A Medical Sensor You Can Swallow

FDA approval for an ingestible sensor clears the way for "digitized medicines"

2 min read

A Medical Sensor You Can Swallow

Even pills are going digital.

This week, the U.S. Food and Drug Administration (FDA) approved an ingestible sensor that can be packaged inside a pill. The sensor, made by Proteus Digital Health, is intended to help patients stick to their medication plans. When it reaches the stomach, it sends a signal to a patch that the patient wears on the skin. That patch records the time when the medication and its sensor were ingested, and transmits that information (along with some other health stats like heart rate) to a smartphone app. The patient can then share his records with doctors, family members, or anyone else who's helping him monitor his medication compliance.   

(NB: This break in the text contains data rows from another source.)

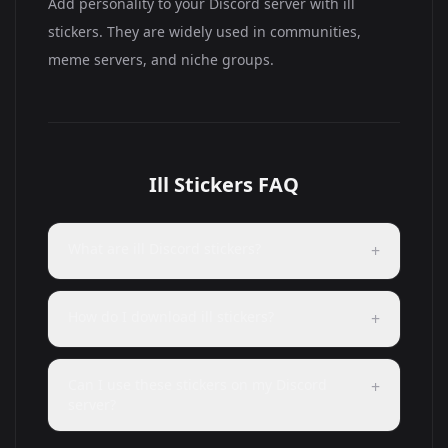
Add personality to your Discord server with ill
stickers. They are widely used in communities,
meme servers, and niche groups.
Ill Stickers FAQ
What are ill Discord stickers?
+
How do I download ill stickers?
+
Can I use these stickers on my Discord
+
server?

The tiny sensor, which Proteus says is mostly made of silicon and is the size of a grain of sand, powers up when it hits the stomach and encounters fluids: It uses magnesium and copper as electrodes, and the fluid acts as the ion bridge for the electrochemical reaction. The company seems to assume that people will be creeped out by the idea of swallowing a sensor, so in an animated video, below, Proteus compares the sensor to the most innocuous of science class experiments: the potato battery.

Proteus says it's investigating applications for patients with diabetes, people with diseases of the central nervous system like schizophrenia and Alzheimer's, and organ transplant recipients who have to follow strict drug regimens to suppress their immune systems.

While no pharmaceutical companies have yet come out with "digitized" medicines, Proteus has picked up industry collaborators like Novartis. And in the EU, where the system has already received regulatory approval, a retail pharmacy chain has announced plans to sell packages that include both inert sensor-enabled pills and the patient's usual medications.